$\lim_{x\rightarrow\infty}\frac{\log f(x^2)}{f(x)}$

Question

I have a feeling that $\lim_{x\rightarrow\infty}\frac{\log f(x^2)}{f(x)}=0$ for any positive monotone increasing function such that $\lim_{x\rightarrow\infty}f(x)=\infty$, (in reality I am thinking mostly about super-exponential growth here but I do not think it might make a difference). The idea, intuitively, is that the logarithm takes away more growth than the square in the argument boosts. Though, I am not sure if this is true (maybe adding some more hypotheses) because I find it hard to prove neatly, having $f$ in between mixing these two contributions up. Tried L'Hospital but did not work and standard limit stuff neither, unsuccessfully. Anybody sees which way of approaching this could be productive? Don't need detailed answers, if you have a hunch that'll be enough.

Answer 1

This is not always the case because it would imply that $$\exp(f(x))>f(x^2)$$ for all $x$ large enough, which can't be the case for all $f$ that satisfy your conditions. More precisely, it is not true if $f$ grows very fast.

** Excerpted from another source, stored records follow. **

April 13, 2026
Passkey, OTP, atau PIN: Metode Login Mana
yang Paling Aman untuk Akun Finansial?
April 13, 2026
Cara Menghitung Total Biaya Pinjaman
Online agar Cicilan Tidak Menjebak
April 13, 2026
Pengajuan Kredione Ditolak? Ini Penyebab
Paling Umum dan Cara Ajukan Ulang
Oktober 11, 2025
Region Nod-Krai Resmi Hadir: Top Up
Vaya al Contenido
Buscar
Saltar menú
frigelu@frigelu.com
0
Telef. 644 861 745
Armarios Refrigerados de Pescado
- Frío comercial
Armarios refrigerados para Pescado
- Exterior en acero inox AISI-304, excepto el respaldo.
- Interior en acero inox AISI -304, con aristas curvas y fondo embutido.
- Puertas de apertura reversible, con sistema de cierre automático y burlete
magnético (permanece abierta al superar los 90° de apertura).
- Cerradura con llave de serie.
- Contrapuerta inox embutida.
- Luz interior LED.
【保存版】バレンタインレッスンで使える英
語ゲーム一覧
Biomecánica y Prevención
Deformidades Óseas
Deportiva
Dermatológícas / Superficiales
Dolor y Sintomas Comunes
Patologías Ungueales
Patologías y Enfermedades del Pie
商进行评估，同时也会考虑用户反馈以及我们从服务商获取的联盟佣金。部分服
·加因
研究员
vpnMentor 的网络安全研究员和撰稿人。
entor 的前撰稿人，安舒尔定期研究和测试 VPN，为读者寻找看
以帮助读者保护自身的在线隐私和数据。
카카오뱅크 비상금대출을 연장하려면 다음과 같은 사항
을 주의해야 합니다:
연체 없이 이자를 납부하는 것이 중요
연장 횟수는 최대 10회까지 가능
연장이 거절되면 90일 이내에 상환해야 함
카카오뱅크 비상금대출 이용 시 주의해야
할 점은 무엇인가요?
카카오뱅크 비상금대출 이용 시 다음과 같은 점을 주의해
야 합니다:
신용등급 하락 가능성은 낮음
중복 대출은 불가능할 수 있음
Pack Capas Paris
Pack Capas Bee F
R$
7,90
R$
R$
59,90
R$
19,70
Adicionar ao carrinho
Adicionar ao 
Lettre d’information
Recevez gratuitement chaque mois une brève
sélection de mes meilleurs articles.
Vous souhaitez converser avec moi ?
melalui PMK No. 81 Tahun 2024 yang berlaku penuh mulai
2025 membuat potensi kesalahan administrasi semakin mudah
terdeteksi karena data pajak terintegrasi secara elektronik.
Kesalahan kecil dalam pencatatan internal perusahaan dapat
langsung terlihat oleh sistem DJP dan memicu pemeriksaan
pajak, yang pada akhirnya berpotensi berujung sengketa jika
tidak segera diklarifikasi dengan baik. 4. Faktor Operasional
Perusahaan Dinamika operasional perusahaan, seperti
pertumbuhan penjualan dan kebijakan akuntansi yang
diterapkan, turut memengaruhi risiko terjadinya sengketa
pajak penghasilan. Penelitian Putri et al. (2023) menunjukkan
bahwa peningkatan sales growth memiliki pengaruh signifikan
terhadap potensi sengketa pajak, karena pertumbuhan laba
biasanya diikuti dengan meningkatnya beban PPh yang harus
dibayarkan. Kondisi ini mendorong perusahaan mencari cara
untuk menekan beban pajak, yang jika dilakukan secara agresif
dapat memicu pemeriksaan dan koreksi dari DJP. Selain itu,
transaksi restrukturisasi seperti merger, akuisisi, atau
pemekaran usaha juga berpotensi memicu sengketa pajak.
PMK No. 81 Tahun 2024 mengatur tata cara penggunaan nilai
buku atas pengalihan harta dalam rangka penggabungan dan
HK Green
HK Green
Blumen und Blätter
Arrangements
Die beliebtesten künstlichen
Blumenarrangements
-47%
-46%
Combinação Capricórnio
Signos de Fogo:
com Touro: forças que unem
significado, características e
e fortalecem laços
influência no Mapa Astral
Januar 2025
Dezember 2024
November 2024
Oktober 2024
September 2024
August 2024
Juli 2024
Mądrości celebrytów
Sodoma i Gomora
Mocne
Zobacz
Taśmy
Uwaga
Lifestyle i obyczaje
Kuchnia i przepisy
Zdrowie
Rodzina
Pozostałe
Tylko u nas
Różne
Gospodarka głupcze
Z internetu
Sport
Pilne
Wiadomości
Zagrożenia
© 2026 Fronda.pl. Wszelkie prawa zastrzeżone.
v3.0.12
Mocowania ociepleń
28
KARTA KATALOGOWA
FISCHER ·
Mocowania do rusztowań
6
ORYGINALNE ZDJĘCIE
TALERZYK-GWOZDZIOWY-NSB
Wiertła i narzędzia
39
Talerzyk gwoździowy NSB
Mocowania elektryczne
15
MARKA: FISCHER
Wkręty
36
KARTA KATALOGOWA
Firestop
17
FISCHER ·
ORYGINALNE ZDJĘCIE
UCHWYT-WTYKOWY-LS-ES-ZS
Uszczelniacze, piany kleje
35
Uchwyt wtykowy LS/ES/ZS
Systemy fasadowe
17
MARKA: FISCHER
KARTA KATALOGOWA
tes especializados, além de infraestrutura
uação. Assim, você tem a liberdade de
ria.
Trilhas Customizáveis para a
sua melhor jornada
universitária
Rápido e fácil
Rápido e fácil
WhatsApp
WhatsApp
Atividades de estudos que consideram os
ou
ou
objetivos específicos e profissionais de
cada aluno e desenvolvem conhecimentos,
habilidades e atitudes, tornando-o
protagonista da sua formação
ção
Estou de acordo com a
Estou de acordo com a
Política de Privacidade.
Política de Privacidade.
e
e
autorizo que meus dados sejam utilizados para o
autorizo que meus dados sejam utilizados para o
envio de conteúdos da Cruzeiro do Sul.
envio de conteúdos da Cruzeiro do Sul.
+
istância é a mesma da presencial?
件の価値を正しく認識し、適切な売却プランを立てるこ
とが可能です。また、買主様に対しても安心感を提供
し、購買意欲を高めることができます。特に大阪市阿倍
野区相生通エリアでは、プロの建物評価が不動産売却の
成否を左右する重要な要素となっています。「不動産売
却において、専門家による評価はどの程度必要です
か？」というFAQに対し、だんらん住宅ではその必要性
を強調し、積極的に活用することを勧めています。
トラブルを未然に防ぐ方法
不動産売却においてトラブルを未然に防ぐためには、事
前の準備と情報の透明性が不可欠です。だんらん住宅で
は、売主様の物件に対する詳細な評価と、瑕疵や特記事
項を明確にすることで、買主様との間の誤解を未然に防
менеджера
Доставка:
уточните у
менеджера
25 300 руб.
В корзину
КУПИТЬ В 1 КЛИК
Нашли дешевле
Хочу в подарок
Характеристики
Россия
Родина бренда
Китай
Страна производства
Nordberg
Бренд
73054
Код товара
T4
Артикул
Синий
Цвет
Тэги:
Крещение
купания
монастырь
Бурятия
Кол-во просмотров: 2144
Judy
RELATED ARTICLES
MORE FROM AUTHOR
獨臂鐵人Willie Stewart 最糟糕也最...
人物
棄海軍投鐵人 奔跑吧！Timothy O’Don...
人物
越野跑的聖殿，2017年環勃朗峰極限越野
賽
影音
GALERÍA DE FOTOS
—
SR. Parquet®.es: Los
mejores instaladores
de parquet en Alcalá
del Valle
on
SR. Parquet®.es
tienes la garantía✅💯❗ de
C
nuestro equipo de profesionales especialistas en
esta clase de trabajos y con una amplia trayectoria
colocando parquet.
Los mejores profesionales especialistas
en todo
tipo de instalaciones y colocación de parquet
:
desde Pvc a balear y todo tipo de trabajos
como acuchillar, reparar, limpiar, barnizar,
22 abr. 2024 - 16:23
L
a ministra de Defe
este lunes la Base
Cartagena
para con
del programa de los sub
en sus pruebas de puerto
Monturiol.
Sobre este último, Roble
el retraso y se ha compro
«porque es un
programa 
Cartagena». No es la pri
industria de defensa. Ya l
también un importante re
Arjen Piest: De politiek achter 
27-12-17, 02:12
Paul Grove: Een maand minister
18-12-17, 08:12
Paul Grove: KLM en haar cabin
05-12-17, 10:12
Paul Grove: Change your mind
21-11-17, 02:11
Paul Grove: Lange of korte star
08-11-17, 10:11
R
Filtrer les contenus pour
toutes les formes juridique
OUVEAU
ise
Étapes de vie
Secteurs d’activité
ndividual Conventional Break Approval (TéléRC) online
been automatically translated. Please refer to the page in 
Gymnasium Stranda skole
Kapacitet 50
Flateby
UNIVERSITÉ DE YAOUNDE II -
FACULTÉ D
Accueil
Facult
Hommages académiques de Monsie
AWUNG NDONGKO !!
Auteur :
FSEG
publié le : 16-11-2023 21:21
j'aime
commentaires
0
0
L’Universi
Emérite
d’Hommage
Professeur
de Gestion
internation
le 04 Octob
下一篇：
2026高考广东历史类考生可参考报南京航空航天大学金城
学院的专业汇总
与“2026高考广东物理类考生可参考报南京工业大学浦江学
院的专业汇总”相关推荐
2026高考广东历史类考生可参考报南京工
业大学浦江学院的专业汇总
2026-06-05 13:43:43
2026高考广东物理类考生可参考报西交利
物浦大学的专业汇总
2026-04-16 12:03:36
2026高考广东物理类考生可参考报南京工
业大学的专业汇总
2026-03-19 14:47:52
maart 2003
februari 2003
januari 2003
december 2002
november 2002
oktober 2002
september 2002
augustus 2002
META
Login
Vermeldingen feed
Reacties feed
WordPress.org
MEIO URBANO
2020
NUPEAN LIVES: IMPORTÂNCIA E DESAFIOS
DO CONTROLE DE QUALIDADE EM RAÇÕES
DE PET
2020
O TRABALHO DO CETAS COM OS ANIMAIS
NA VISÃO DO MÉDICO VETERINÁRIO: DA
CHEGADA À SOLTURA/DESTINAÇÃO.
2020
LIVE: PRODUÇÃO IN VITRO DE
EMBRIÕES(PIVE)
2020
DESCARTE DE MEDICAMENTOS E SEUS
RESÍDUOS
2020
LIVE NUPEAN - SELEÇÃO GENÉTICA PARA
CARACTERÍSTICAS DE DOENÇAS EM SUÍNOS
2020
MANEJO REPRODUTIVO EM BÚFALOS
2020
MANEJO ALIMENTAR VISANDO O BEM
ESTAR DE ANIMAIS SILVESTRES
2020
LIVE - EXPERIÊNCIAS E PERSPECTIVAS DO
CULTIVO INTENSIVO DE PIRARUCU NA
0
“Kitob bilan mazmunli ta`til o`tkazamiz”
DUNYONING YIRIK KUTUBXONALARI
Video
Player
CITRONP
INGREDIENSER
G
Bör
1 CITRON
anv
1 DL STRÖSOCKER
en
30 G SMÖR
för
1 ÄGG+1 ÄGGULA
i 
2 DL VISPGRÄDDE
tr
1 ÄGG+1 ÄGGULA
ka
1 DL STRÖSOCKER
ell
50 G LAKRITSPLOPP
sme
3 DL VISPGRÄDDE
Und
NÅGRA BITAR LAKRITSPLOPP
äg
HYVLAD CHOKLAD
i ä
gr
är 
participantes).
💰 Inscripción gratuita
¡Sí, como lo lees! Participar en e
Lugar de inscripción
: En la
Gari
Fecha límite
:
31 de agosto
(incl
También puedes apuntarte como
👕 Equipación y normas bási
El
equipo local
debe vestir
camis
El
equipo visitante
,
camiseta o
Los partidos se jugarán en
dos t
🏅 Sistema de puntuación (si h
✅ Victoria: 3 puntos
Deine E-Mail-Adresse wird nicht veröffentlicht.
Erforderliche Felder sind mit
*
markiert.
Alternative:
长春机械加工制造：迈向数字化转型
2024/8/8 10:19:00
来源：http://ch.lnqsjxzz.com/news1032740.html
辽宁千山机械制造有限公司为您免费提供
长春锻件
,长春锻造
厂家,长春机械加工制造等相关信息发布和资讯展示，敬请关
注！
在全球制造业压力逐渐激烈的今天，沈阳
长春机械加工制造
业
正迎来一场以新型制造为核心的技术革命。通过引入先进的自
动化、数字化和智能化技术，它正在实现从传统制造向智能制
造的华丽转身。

For example, take any monotonic (for example piecewise linear) continuation of the tetration $$f:\mathbb N\to\mathbb N, n\mapsto 3\uparrow\uparrow n.$$

Then we have $f(n^2)\gg\exp(f(n))$ for all $n\in\mathbb N_{>2}$ and I think that your limit actually equals $\infty$.

Answer 2

Define a sequence $a_n$ with arbitrary $a_0>1$ and $a_{n + 1}=e^{a_n}$.

Define a function $f$ such that $f(x)= a_0$ for $x< 2$ and $f(x) = a_n$ for $2^{2^{n - 1}}\leq x < 2^{2^n}$.

Then $f$ is a counter example.

It can be modified (by "smoothing out" the jump points) to an example of continuous or even $\mathcal C^\infty$ function.